The year is 1997. Michael Soussan, an idealistic young graduate, has recently accepted his dream job at the United Nations’ Oil-for-Food Program, helping Iraqi civilians survive the impact of economic sanctions. Under conflicting guidance, he would help to oversee the use of 6.4 billion petrodollars against a backdrop of simmering international tension that constantly threatens to erupt into an all-out war.

An absolute beginner in the world of international diplomacy, Soussan finds himself embroiled in a world of spies, corrupt oil tycoons, and dysfunctional diplomats. Backstabbing for Beginners is at once an unsettling tale of one man’s political coming of age, and a stinging indictment of the hypocrisy that prevailed at the heart of the United Nations.

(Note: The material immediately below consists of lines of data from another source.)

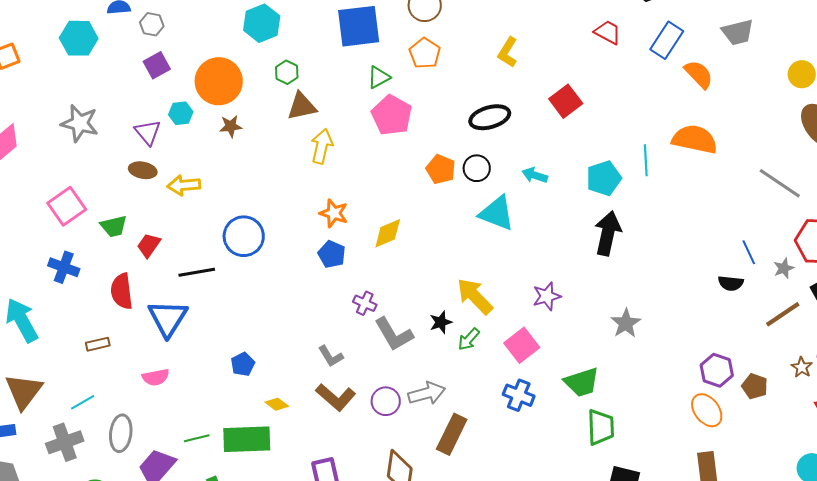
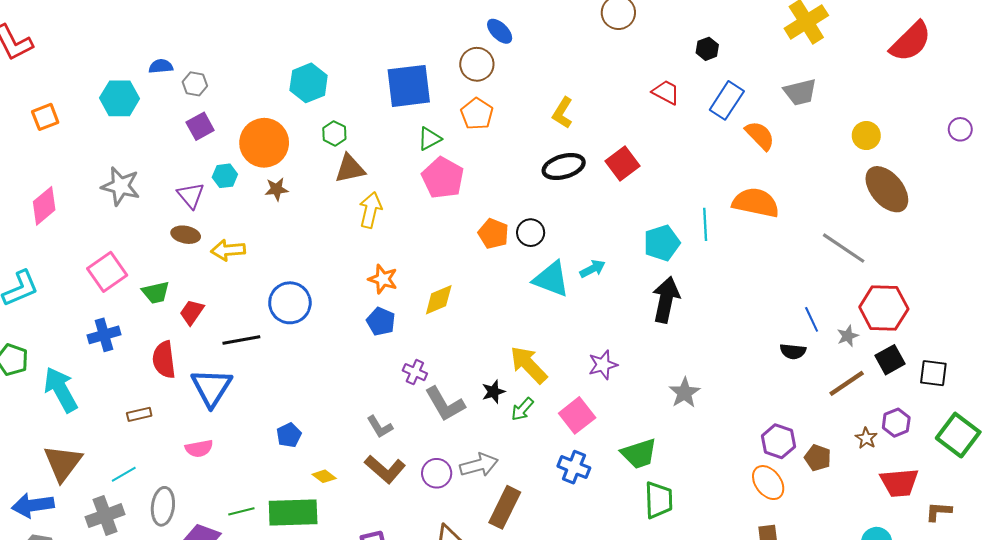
black ellipse: (490, 117) -> (564, 167), moved
cyan arrow: (535, 175) -> (593, 269), moved, turned 135
blue cross: (64, 267) -> (104, 335), turned -36

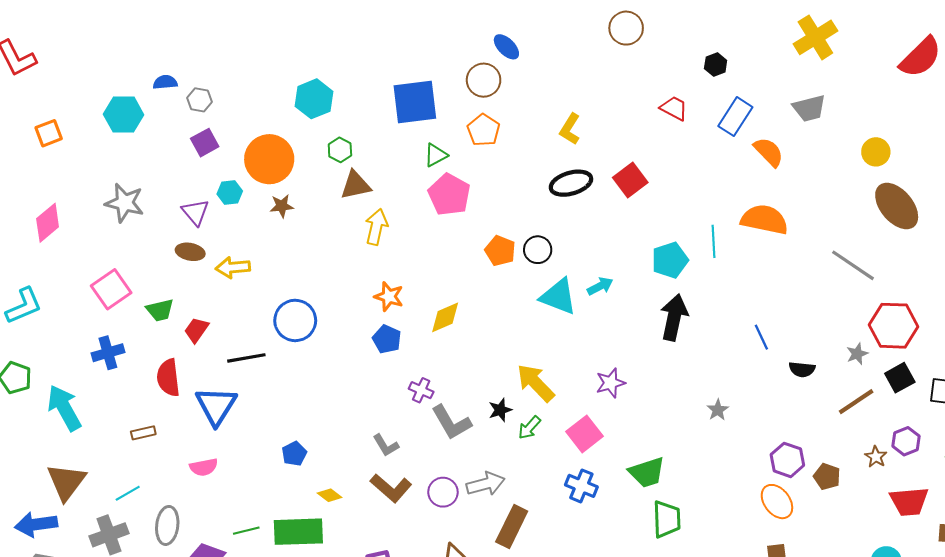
blue line: (812, 319) -> (761, 337), moved
gray star: (684, 393) -> (718, 410), moved, size x0.7

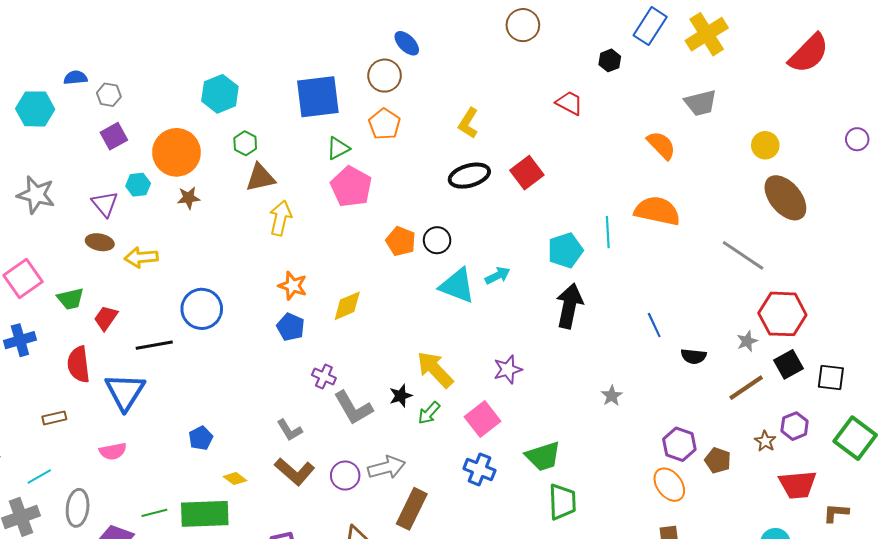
blue rectangle: (735, 117) -> (650, 26), moved

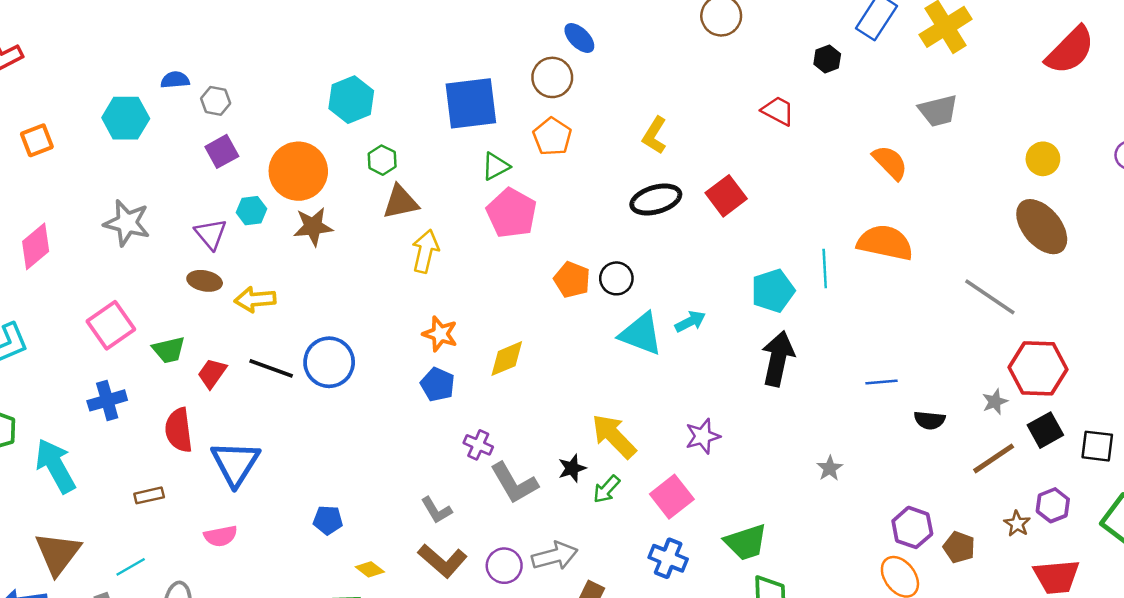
yellow circle: (765, 145) -> (1043, 159), moved
brown star: (189, 198) -> (313, 227), size x1.4
blue line: (654, 325) -> (881, 382), turned -70
black line: (154, 345) -> (271, 368), moved, turned 30
blue pentagon: (201, 438) -> (328, 520), turned 30

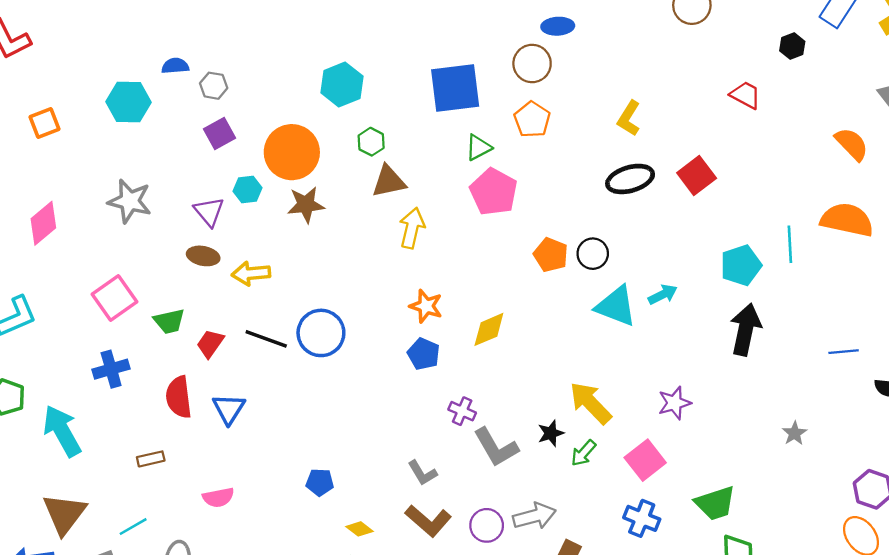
blue ellipse: (579, 38) -> (558, 26), turned -48
blue triangle: (235, 463) -> (229, 409), moved, size x0.7

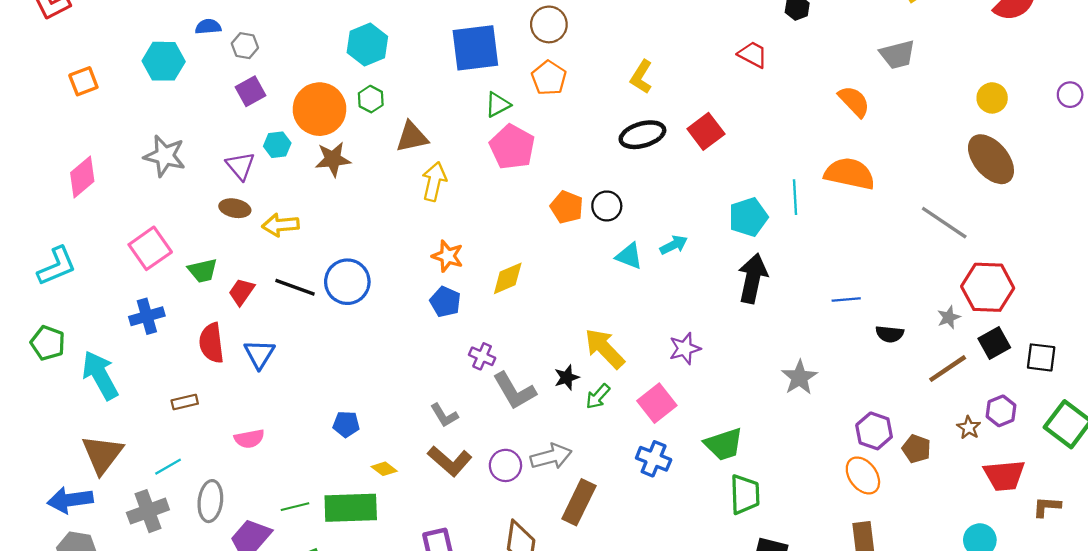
green hexagon: (371, 142) -> (371, 99), moved
cyan triangle: (616, 306) -> (629, 256), size x0.7
gray star: (795, 433) -> (799, 377), size x1.5

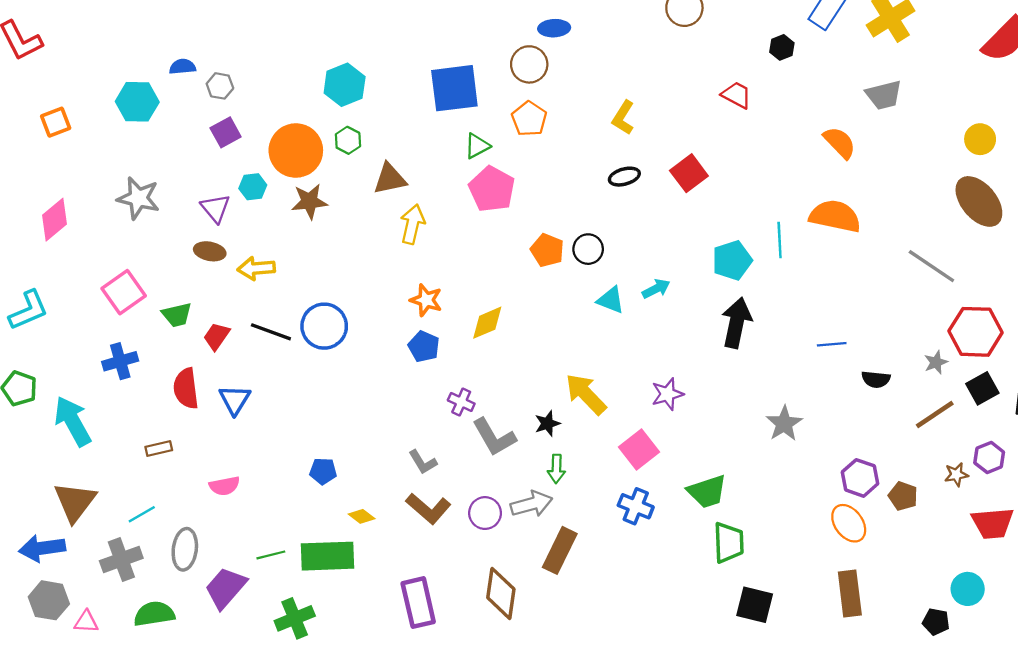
black ellipse: (642, 135) -> (624, 177), size x0.7
green arrow: (598, 396) -> (556, 469), moved, turned -40
brown star: (969, 428) -> (956, 475), turned 30

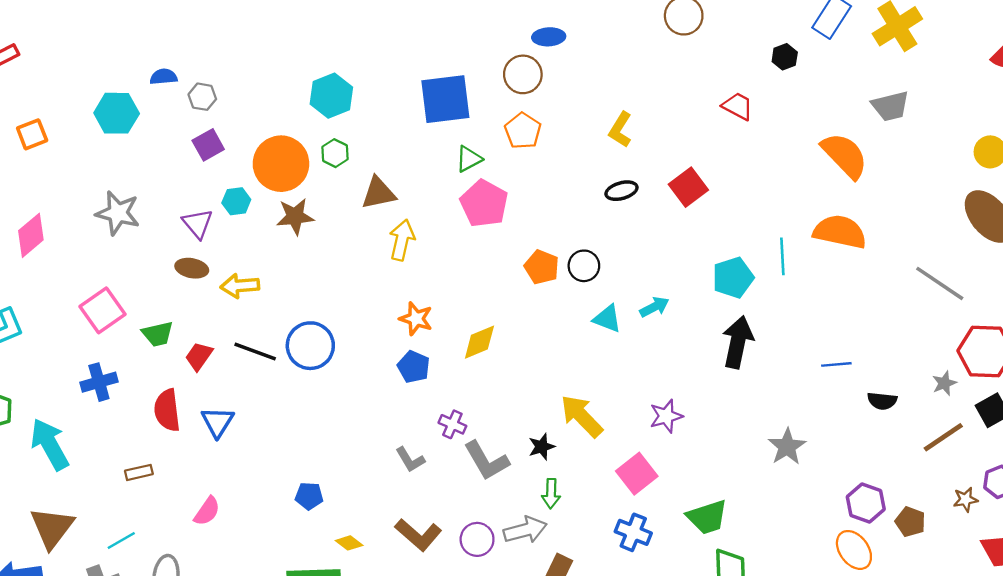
orange semicircle: (840, 143) -> (845, 155), size x1.4
gray L-shape: (423, 462) -> (410, 460), moved
pink semicircle: (224, 486) -> (207, 511), turned -44

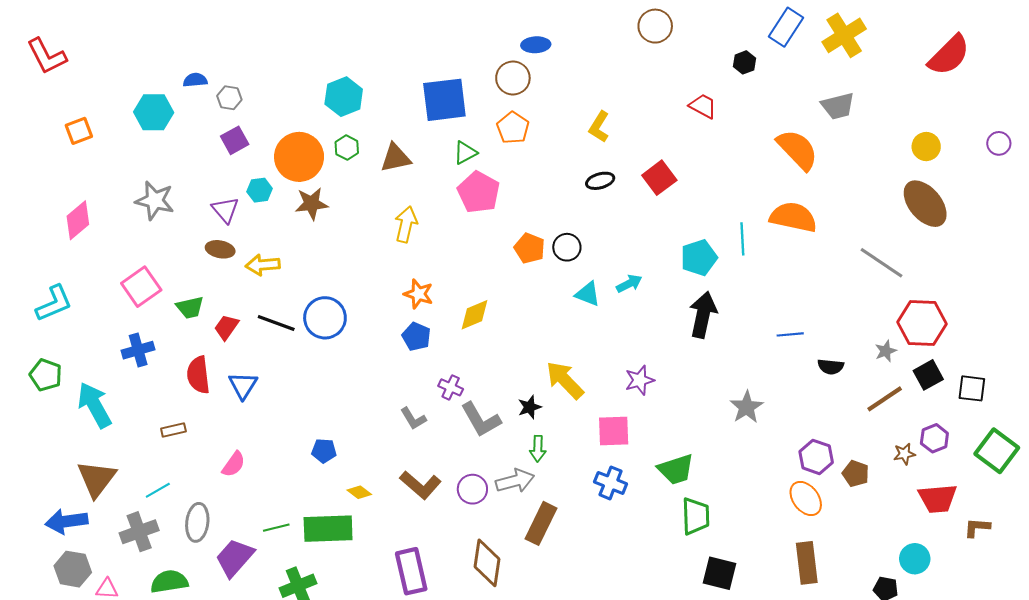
brown triangle: (378, 193) -> (396, 158), moved
pink square: (637, 474) -> (614, 431), turned 36

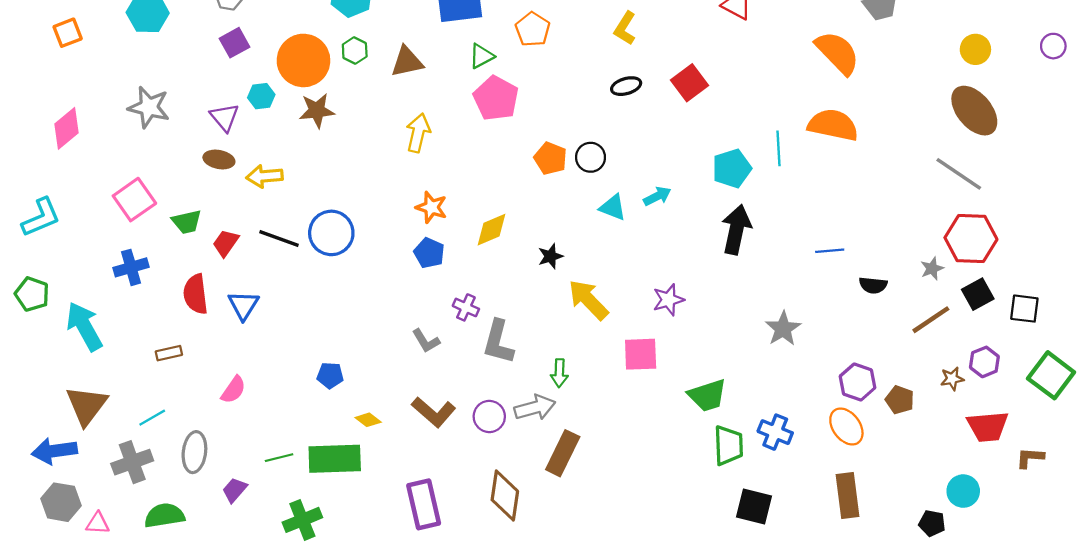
gray line: (882, 263) -> (959, 174), moved
black star: (530, 407) -> (550, 256), moved
gray L-shape: (481, 420) -> (498, 342), turned 45
blue cross: (611, 483) -> (775, 432), moved
purple trapezoid: (235, 558) -> (235, 490), size x0.6

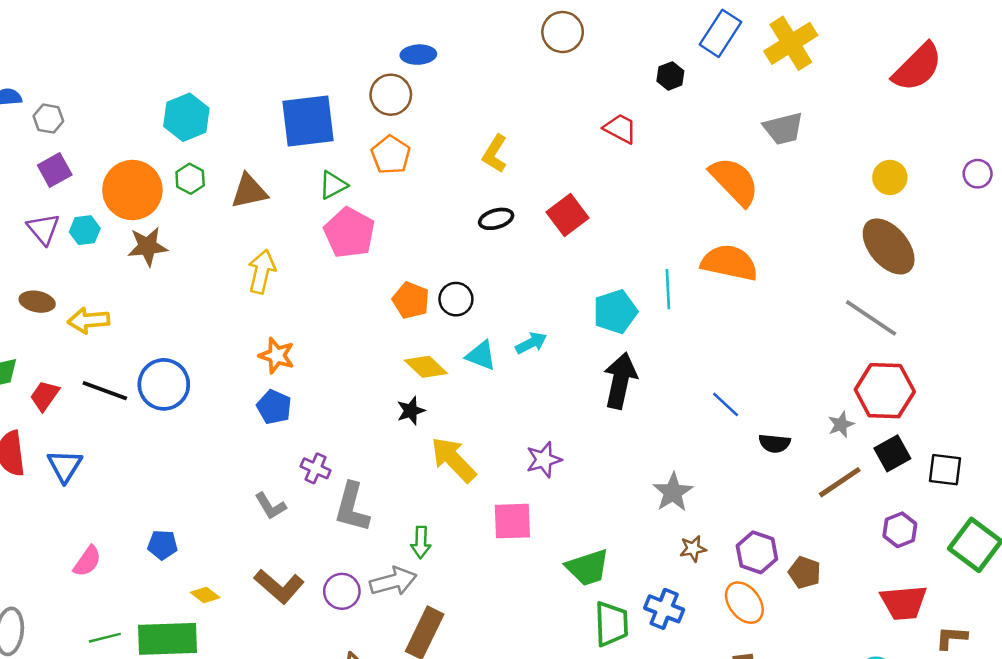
purple triangle: (225, 117) -> (43, 229), moved
yellow diamond: (492, 230) -> (426, 367), moved, turned 66
blue line: (830, 251) -> (726, 404), turned 48
brown star: (952, 379) -> (693, 549), moved
pink semicircle: (233, 390) -> (87, 561), moved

The first two chapters of the book deal with Soussan’s pre-UN career, working for Preston Gates – the lobbying firm that worked closely with Jack Abramoff, the super-lobbyist whose activities took down Speaker of the House Tom DeLay and almost President Bush. It’s clear that Soussan was sick of his work, horrified by what he had to do (such as the Saipan Congressional ‘Fact-Finding Mission’ he details), yet ultimately stuck if he wanted to make a decent salary. His desire to work for a good cause, luckily, was answered when a friend referred him for a job on the newly-established Oil-for-Food program at the UN. While he was originally delighted by the generous employment terms, his experiences as a lobbyist gave him pause:

“I would be a civil servant now. And I had just seen how easily such people could be bought..., manipulated and finessed into inaction even when serious moral issues were at stake. The line between serving the public interest and serving one’s personal interest was an easy one to cross. I would be on the other side of the fence now.”

Soussan has a realistic impression of those he worked with, and is not blinded by the high-minded intentions and mission statement of the organisation. Like all bureaucracies, it is riddled with inconsistencies, sanctimony, and contradictions:

“While diplomats jousted for the moral high ground in New York, lecturing one another on international law, those same laws were being violated methodically behind the scenes through an ever-increasing flow of crooked deals that cheated Iraq’s civilians out of an enormous share of their country’s wealth.”

The author writes about how he “saw the institution that was supposed to stand for international order break its own laws for seven years.” The UN Security Council, he explains, “operated much like a drug cartel”, and both the Clinton and Bush administrations had been “intimately aware” of the “massive fraud” taking place. The story of the Oil-for-Food scandal is a “tragic” one, which “highlighted some of the core flaws of our international system and the frightening, corrupting power of the black elixir that fuels the world economy.” In this book, Soussan offers the best treatment of this policy and time, in an engaging and entertaining format.

Soussan writes with a cynical wit that elevates Backstabbing for Beginners above the run-of-the-mill exposés and scandal books most commonly available. The author presents the reader with a behind-the-scenes account of one of the greatest scandals to rock the UN, one that shattered an already-shaky trust in the organisation’s ability to provide the support and policies it’s supposed to. He evocatively describes his various experiences in Iraq, in New York; the characters he meets (some earnest, some blatantly corrupt and opportunistic); and the contradictions and ease with which the system was abused and distorted to serve the interests of the few. All this makes Backstabbing for Beginners something of an ‘entertaining indictment’ of the United Nations.

“If all of us insisted that we really cared about the people of Iraq as much as we professed, then this story could only be described as a conspiracy of saints.”

A recommended read for all students of international relations and politics. This will particularly appeal to UN-sceptics.